- **WHAT IS EXPECTED**: Every line in the records below with the string "order" is to be copied out.
PROVIDED RECORDS section start
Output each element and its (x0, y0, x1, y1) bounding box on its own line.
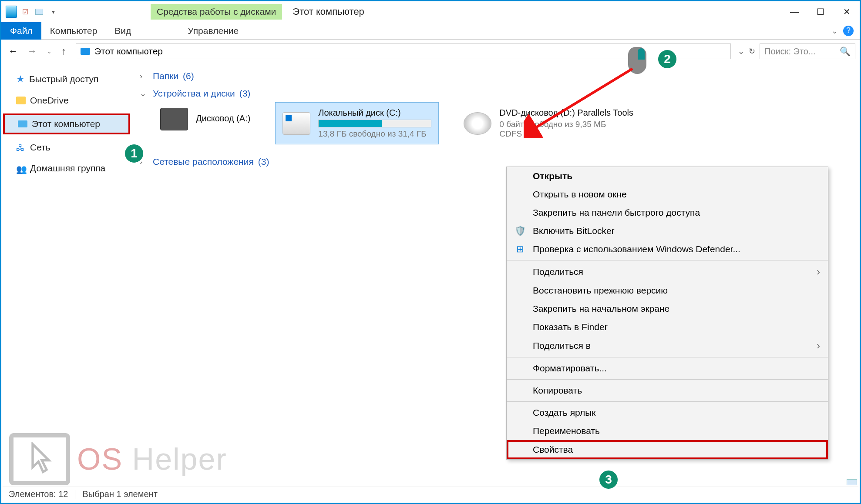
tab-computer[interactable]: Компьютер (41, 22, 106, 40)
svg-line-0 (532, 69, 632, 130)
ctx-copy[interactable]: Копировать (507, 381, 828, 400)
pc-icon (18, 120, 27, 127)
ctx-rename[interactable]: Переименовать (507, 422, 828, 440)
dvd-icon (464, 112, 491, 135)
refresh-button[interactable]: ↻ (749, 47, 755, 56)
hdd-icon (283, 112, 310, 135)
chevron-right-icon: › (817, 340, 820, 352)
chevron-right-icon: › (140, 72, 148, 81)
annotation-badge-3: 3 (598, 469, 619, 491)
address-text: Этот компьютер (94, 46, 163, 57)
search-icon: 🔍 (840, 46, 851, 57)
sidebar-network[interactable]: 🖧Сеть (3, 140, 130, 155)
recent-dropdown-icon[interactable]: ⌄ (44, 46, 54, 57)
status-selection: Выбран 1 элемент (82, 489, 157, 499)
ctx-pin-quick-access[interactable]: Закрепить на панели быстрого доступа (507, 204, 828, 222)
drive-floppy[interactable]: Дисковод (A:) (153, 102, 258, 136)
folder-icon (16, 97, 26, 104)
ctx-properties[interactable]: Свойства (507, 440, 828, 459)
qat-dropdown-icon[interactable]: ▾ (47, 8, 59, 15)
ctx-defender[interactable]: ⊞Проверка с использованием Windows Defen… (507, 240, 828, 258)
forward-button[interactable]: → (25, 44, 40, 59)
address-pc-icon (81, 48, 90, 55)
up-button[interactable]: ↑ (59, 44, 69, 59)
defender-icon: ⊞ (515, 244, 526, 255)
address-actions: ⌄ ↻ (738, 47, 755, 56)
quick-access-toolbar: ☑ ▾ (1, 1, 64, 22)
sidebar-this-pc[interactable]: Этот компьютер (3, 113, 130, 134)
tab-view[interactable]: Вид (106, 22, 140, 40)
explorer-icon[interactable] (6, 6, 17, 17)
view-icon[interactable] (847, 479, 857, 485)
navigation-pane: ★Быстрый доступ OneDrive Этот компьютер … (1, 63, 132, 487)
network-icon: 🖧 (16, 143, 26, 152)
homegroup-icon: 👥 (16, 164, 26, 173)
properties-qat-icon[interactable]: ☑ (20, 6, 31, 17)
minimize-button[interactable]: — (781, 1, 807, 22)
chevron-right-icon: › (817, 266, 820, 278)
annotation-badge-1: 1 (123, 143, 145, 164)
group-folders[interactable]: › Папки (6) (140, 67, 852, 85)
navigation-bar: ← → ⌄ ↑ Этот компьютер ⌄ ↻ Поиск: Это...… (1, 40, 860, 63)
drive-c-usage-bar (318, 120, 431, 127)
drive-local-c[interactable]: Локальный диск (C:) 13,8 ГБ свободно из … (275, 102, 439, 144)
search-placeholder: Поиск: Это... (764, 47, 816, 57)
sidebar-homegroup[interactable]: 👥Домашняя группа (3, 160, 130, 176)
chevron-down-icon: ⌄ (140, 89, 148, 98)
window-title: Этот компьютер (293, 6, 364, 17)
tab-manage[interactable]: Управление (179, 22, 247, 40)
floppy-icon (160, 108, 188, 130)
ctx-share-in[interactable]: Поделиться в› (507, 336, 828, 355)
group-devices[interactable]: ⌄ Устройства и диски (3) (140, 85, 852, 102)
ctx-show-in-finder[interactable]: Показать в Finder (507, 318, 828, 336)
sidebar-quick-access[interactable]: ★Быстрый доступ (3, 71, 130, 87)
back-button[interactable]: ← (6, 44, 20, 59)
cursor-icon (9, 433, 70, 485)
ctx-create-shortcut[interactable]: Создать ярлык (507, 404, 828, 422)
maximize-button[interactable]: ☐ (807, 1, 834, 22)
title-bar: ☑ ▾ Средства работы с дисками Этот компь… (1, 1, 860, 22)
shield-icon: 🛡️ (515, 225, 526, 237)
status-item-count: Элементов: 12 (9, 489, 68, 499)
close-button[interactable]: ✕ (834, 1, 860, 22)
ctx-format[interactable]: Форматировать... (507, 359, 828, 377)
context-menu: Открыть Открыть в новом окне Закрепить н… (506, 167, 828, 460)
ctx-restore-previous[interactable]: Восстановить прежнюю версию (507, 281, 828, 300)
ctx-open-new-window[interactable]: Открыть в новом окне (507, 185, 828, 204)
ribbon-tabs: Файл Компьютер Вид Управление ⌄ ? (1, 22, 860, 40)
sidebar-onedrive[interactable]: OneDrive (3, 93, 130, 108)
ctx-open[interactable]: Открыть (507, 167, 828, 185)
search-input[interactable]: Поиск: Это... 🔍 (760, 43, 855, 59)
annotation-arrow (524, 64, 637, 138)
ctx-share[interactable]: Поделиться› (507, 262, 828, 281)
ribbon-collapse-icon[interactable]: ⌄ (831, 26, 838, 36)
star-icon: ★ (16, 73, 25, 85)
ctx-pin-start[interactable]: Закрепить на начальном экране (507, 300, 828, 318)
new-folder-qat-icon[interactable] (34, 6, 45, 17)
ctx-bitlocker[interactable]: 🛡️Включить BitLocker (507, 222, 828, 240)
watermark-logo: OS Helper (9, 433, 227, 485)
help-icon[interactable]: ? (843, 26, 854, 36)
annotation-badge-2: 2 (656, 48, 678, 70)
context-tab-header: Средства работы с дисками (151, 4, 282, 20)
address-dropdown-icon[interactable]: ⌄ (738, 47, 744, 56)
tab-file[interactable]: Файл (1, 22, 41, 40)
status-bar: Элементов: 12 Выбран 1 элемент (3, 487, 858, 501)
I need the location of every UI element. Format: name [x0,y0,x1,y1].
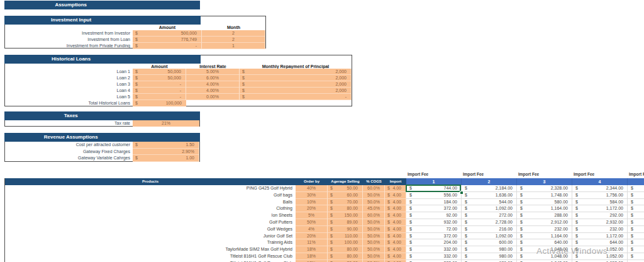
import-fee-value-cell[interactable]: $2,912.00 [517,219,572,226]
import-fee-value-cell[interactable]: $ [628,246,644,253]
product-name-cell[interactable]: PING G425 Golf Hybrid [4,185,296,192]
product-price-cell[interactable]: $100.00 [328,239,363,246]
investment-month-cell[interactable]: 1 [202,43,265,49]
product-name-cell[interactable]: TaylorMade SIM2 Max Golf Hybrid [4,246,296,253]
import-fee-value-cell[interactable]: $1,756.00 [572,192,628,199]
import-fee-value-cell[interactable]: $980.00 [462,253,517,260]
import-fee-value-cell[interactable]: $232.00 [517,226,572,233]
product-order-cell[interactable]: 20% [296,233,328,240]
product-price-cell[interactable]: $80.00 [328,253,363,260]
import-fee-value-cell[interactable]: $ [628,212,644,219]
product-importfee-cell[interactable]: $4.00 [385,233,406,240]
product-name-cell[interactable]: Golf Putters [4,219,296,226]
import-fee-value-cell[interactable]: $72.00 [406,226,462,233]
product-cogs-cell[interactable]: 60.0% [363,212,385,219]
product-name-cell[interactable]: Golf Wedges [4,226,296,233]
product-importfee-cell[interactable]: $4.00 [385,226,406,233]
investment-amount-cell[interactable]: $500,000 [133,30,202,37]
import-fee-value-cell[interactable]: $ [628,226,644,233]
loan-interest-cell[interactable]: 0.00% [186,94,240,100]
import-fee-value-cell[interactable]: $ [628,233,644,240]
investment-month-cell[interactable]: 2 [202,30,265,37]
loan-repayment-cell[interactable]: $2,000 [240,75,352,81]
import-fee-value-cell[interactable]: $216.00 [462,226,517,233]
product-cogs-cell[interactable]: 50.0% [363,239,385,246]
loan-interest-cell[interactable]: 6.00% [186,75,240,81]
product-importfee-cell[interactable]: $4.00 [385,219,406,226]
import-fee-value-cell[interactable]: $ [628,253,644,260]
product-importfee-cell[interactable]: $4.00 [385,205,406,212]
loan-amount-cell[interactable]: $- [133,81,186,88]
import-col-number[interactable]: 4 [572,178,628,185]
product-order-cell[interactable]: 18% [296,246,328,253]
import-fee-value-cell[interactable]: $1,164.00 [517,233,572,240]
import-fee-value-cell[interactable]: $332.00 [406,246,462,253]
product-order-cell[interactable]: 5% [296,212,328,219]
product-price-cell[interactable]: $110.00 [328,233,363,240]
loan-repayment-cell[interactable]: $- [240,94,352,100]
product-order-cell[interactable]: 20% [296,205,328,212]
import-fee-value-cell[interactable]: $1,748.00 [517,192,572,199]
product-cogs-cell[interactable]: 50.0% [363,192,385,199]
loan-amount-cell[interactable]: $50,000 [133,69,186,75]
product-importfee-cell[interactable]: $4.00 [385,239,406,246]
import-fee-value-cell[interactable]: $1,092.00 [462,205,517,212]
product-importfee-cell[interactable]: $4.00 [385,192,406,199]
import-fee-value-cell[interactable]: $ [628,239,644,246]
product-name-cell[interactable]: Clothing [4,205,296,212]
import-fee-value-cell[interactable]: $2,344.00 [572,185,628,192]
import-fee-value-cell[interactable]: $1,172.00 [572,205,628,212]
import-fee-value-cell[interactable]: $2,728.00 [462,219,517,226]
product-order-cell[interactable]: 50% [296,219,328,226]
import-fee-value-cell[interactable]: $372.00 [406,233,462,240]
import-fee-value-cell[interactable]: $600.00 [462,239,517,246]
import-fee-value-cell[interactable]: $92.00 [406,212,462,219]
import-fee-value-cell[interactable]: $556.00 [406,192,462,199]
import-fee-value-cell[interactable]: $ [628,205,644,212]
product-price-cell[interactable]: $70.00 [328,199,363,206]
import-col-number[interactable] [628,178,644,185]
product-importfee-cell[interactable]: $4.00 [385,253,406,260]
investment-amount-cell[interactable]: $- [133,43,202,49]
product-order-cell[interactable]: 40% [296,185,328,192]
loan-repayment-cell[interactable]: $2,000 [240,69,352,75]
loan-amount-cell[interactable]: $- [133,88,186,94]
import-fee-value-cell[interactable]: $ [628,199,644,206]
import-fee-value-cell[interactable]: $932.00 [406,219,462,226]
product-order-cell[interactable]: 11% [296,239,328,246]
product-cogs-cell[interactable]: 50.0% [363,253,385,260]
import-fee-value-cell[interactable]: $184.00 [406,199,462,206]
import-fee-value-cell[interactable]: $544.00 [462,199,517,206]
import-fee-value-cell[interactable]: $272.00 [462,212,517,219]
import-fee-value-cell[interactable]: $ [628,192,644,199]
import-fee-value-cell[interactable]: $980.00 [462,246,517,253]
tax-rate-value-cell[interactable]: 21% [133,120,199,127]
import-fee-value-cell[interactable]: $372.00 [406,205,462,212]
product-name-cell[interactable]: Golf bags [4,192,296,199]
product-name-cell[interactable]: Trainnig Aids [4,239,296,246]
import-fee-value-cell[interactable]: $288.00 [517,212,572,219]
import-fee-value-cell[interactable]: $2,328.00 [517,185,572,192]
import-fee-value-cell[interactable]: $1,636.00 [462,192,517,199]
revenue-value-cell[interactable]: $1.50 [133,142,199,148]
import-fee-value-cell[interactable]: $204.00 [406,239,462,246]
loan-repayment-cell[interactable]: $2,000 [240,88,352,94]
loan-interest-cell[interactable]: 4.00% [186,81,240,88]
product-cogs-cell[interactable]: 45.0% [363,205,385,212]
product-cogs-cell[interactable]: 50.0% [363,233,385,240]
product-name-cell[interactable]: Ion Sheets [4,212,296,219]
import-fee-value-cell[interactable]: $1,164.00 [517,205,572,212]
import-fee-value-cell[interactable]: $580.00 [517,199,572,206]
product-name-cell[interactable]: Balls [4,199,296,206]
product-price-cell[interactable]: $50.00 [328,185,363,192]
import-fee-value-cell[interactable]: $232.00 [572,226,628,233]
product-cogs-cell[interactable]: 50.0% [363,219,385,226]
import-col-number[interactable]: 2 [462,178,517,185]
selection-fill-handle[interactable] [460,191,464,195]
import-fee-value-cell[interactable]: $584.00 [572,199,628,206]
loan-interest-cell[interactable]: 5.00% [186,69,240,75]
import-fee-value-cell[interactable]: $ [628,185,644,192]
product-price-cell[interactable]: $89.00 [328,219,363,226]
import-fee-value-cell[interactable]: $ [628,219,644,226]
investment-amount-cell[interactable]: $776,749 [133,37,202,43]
PROVIDED RECORDS section end
- **SOLUTION TO THE PROBLEM**:
product-order-cell[interactable]: 20% [296,233,328,240]
product-order-cell[interactable]: 18% [296,246,328,253]
product-order-cell[interactable]: 5% [296,212,328,219]
product-order-cell[interactable]: 20% [296,205,328,212]
product-order-cell[interactable]: 50% [296,219,328,226]
product-order-cell[interactable]: 40% [296,185,328,192]
product-order-cell[interactable]: 11% [296,239,328,246]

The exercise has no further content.